Geoffrey Molloy flogs Puck with all his might, but never seems to acheive anything more than a hyper-active, quasi-balletic elf badly in need of ritalin. This Puck, costumed as a miniture Jolly Green Giant, is part wrestler, part sprite, part goofy dancer, and Molloy blends all parts together with generous helpings of overacting. Molloy intends well and has all the signs of a thinking, eergetic actor well capable of more engaging stuff. But with nothing to do but copy other Pucks before him, Molloy's end result is Mickey Rooney on a lot of sugar.

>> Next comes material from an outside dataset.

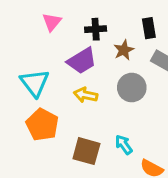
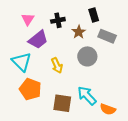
purple trapezoid: (82, 61) -> (38, 40), moved
yellow arrow: (86, 95) -> (57, 65), turned -119
cyan arrow: (124, 145) -> (87, 96), size x1.5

Charles Weinstein, ordinarily a formidable comic actor, seems oddly cast as Bottom, never really embodying the kind of gregariousness, size and love that is Bottom. With stark receding hairline and Peter Lorre eyes, Weinstein almost seemed in another play at times, and not just different from the other actors, but sometimes different from himself from line to line. His erratic and sometimes spooky take on this loquacious weaver ran the gambit from funny to strange to incomprehensible, at times soliciting dead silence from the audience. Further, Bottom and the mechanicals are a band of brothers, but this band strangely seemed to hold little affection for their leader as evidenced in their forced reunion in the final act.
Otherwise the mechanicals are serviceable yet heartily falling victim to the trap of portraying these textured rustics as generic dumb guys. Only Joshua Scharback as the girly Flute seemed to punch through the ordinary and attain an original, personal performance. His work alone saved Act Five and ended the play on such a high note.
Monmouth's DREAM runs in rotating rep until August 30 with HAMLET, SHADOWLANDS, and THE MISER. Unless you want to introduce your children or other cloistered relatives to their first Shakespeare, skip this DREAM for another offering at Monmouth. I have seen productions of DREAM performed by seven actors. I have seen productions sporting an entire Beatles score. A recent production in London was set in the wealthy estate of a royal emphasizing the boredome of the idle rich. All of these productions, some succeeding, some not, have searched in earnest for new metaphors or meanings, their aims passionate and focused. Alas, Monmouth's DREAM never aimed at anything but the status quo, and they found it.